Saturday, August 21, 2010
I am a fly fisherman and copywriter. Sounds frivolous, doesn’t it? Fly fisherman and copywriter. I fish down here as often as I can finagle airfare and a car. (Often I sleep in the back seat, yet another advantage of a rental car). You can buy good Cuban cigars in this town and sit outside a bar with a Dos XX. And smoke and drink, oil your reels, loop your lines, remember old times, and plan your tomorrows. Especially you can look at the women. God, the women here are beautiful, the morning sun heating them and the moon sliding down their backs. And fleeting black eyes like flash bulbs in the dark.
Wednesday, August 11, 2010
The dock at Dunmore Town is a poured concrete runway, fifty-feet long.
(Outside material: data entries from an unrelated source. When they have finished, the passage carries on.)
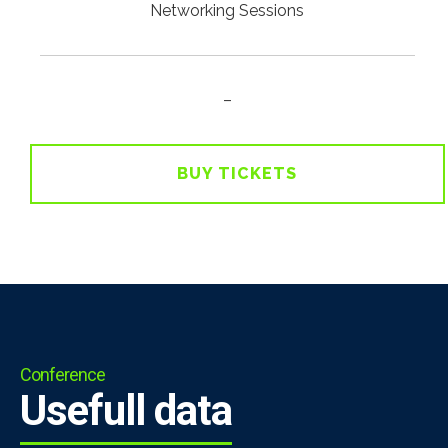
Networking Sessions
–
BUY TICKETS
Conference
Usefull data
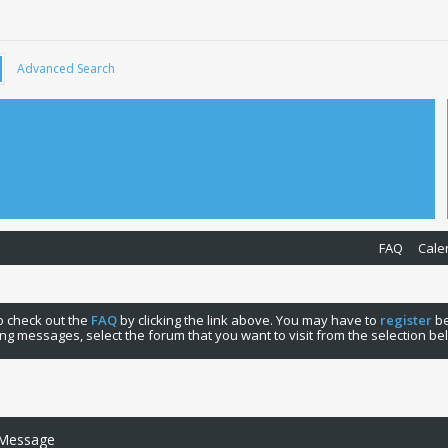
Advanced Search
FAQ
Cale
 to check out the
FAQ
by clicking the link above. You may have to
register
be
ng messages, select the forum that you want to visit from the selection be
 Message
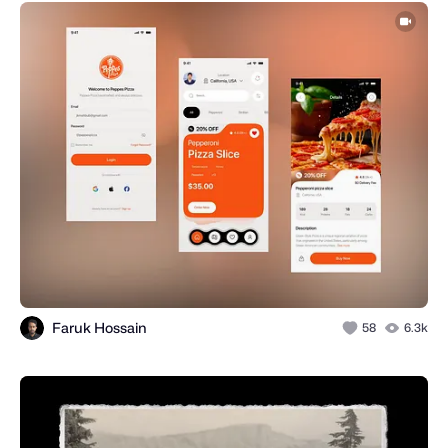
Faruk Hossain
58
6.3k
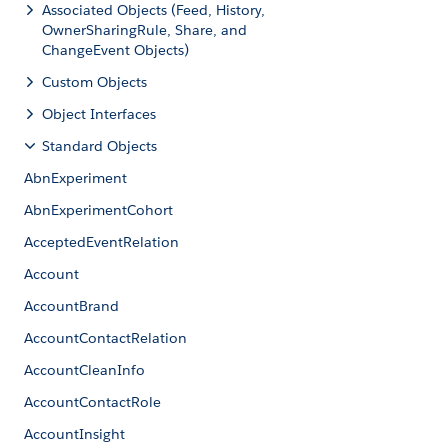
Associated Objects (Feed, History,
OwnerSharingRule, Share, and
ChangeEvent Objects)
Custom Objects
Object Interfaces
Standard Objects
AbnExperiment
AbnExperimentCohort
AcceptedEventRelation
Account
AccountBrand
AccountContactRelation
AccountCleanInfo
AccountContactRole
AccountInsight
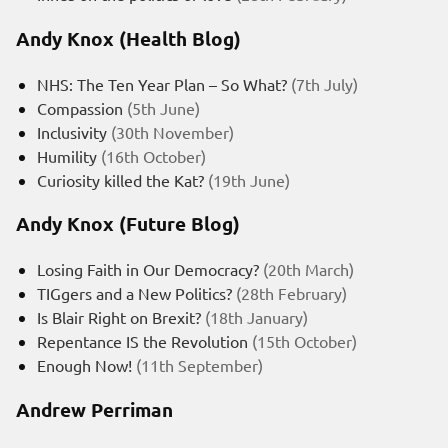
Andy Knox (Health Blog)
NHS: The Ten Year Plan – So What?
(7th July)
Compassion
(5th June)
Inclusivity
(30th November)
Humility
(16th October)
Curiosity killed the Kat?
(19th June)
Andy Knox (Future Blog)
Losing Faith in Our Democracy?
(20th March)
TIGgers and a New Politics?
(28th February)
Is Blair Right on Brexit?
(18th January)
Repentance IS the Revolution
(15th October)
Enough Now!
(11th September)
Andrew Perriman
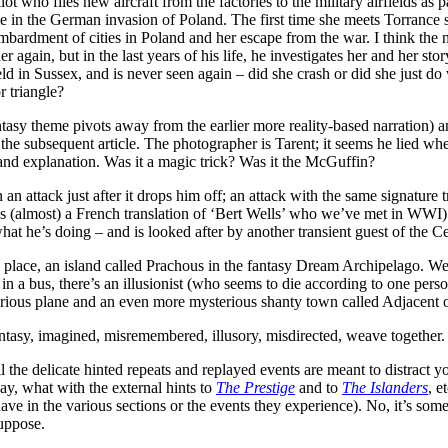
 who flies new aircraft from the factories to the military airfields as 
in the German invasion of Poland. The first time she meets Torrance sh
ombardment of cities in Poland and her escape from the war. I think the 
 again, but in the last years of his life, he investigates her and her st
eld in Sussex, and is never seen again – did she crash or did she just d
 triangle?
tasy theme pivots away from the earlier more reality-based narration) a
 the subsequent article. The photographer is Tarent; it seems he lied w
nd explanation. Was it a magic trick? Was it the McGuffin?
n attack just after it drops him off; an attack with the same signature t
, it’s (almost) a French translation of ‘Bert Wells’ who we’ve met in W
t he’s doing – and is looked after by another transient guest of the Ce
 place, an island called Prachous in the fantasy Dream Archipelago. We
r in a bus, there’s an illusionist (who seems to die according to one per
ysterious plane and an even more mysterious shanty town called Adjacent o
antasy, imagined, misremembered, illusory, misdirected, weave together.
l the delicate hinted repeats and replayed events are meant to distract y
ay, what with the external hints to
The Prestige
and to
The Islanders
, e
ve in the various sections or the events they experience). No, it’s some
suppose.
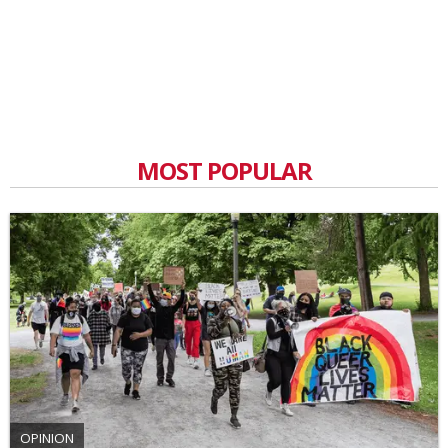
MOST POPULAR
OPINION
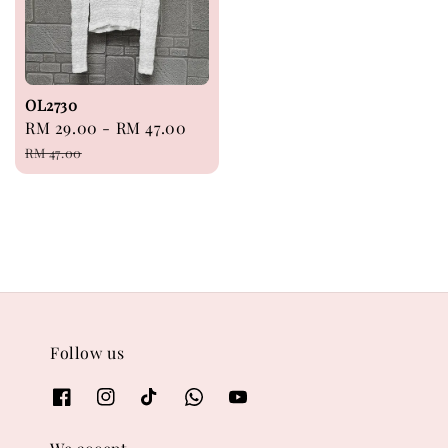
OL2730
Sale
RM 29.00
-
RM 47.00
Regular
price
price
RM 47.00
Follow us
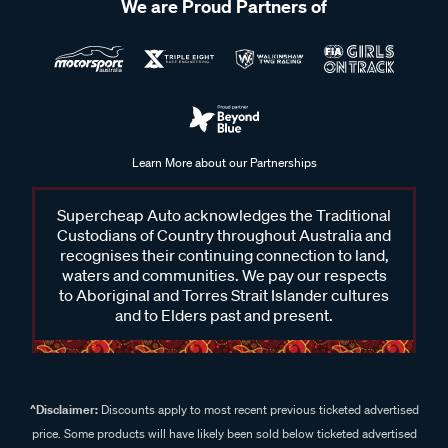
We are Proud Partners of
Learn More about our Partnerships
Supercheap Auto acknowledges the Traditional
Custodians of Country throughout Australia and
recognises their continuing connection to land,
waters and communities. We pay our respects
to Aboriginal and Torres Strait Islander cultures
and to Elders past and present.
^Disclaimer:
Discounts apply to most recent previous ticketed advertised
price. Some products will have likely been sold below ticketed advertised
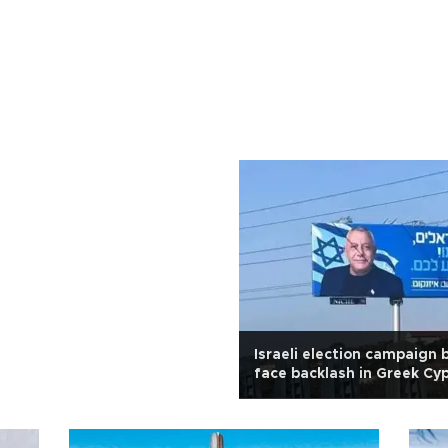
Israeli election campaign 
face backlash in Greek Cy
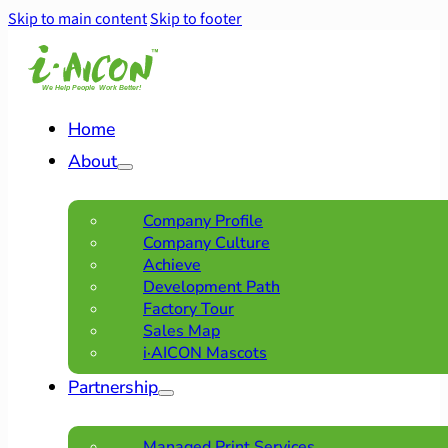
Skip to main content
Skip to footer
Home
About
Company Profile
Company Culture
Achieve
Development Path
Factory Tour
Sales Map
i·AICON Mascots
Partnership
Managed Print Services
At the end of the runway is a platform for storage, a pastel green, stucco warehouse, an empty red telephone booth. Old white-side-wall automobile tires line the outer edge of the platform and runway to which boats are tied in random order like trail horses on a tether line; some twelve-foot Whalers next to twenty-five foot water taxis, waiting to take tourists to the North Eleuthera airport. Black Children scurry from tourist to tourist helping with luggage, receiving their tip then scurrying off behind a deserted old refrigerator where they will count their fortune.
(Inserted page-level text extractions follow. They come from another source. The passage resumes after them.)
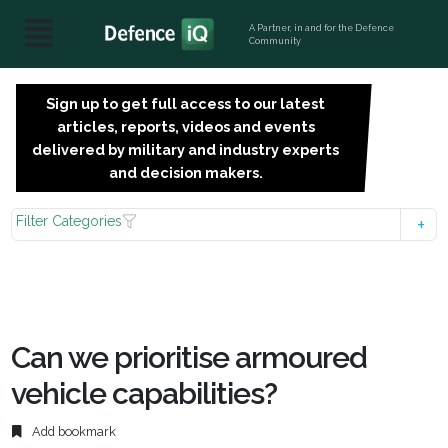
A Partner, in and for the Defence
Community
Sign up to get full access to our latest
SIGN
articles, reports, videos and events
UP
delivered by military and industry experts
FOR
and decision makers.
FREE
Filter Categories
Can we prioritise armoured
vehicle capabilities?
Add bookmark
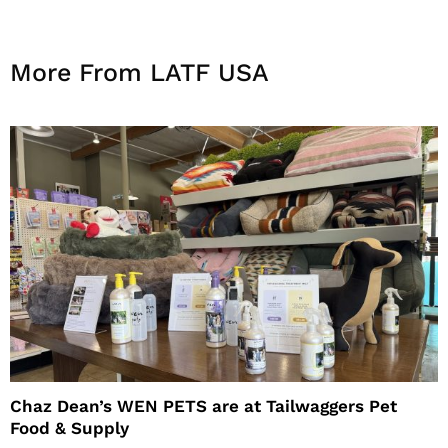
More From LATF USA
Chaz Dean’s WEN PETS are at Tailwaggers Pet
Food & Supply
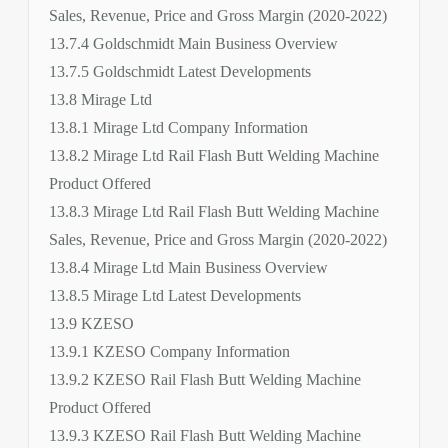
Sales, Revenue, Price and Gross Margin (2020-2022)
13.7.4 Goldschmidt Main Business Overview
13.7.5 Goldschmidt Latest Developments
13.8 Mirage Ltd
13.8.1 Mirage Ltd Company Information
13.8.2 Mirage Ltd Rail Flash Butt Welding Machine
Product Offered
13.8.3 Mirage Ltd Rail Flash Butt Welding Machine
Sales, Revenue, Price and Gross Margin (2020-2022)
13.8.4 Mirage Ltd Main Business Overview
13.8.5 Mirage Ltd Latest Developments
13.9 KZESO
13.9.1 KZESO Company Information
13.9.2 KZESO Rail Flash Butt Welding Machine
Product Offered
13.9.3 KZESO Rail Flash Butt Welding Machine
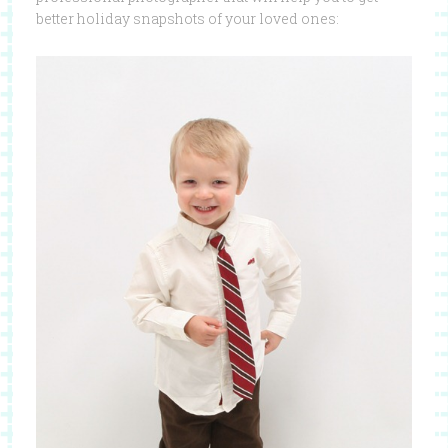
better holiday snapshots of your loved ones:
Two different species of human’s here: white tourists in pastels from Abercrombie and J.Crew, and purple/black islanders in blacks and browns with bare feet like elephant hide—black with deep pores and scratches that tell stories like the rings of a tree.
An old man with a graying, kinky beard rides a broken-down bicycle around the storage building at the end of the pier, chasing three young children from piles of lumber brought from the mainland. He warns them of the dangers of falling as he slowly weaves in and out of the piles on his bike like an old bumblebee among flowers.
“Hey, chiles. Get-offa-dat wood fo you fall an huht yosef. Gwan now, get!”
From this fifty-foot runway sticking into the harbor, I turn and see the town, a series of quaint, wood-frame homes, mostly white with varying pastel shades of pink or green or blue or violet. Yellow, too. That these homes were first constructed in the early 1800’s is a testament to their hardiness. “You see all dose houses got the same wide siding, everone on Bay Street’s the same, they all built one fashion. The man founded the plan and everbody built the houses alike.” Made of pine from the Abacos and Key West then painted every other year for a hundred and fifty years. Seventy coats of paint resist the hurricane season and bond to each other like left-handedness in a family. This tiny Bahamian community, steadfastly adhering to its New England architecture, remains committed to a sense of values that, too, are under attack from the off-shore social elements—disrespect, petty crime and greed.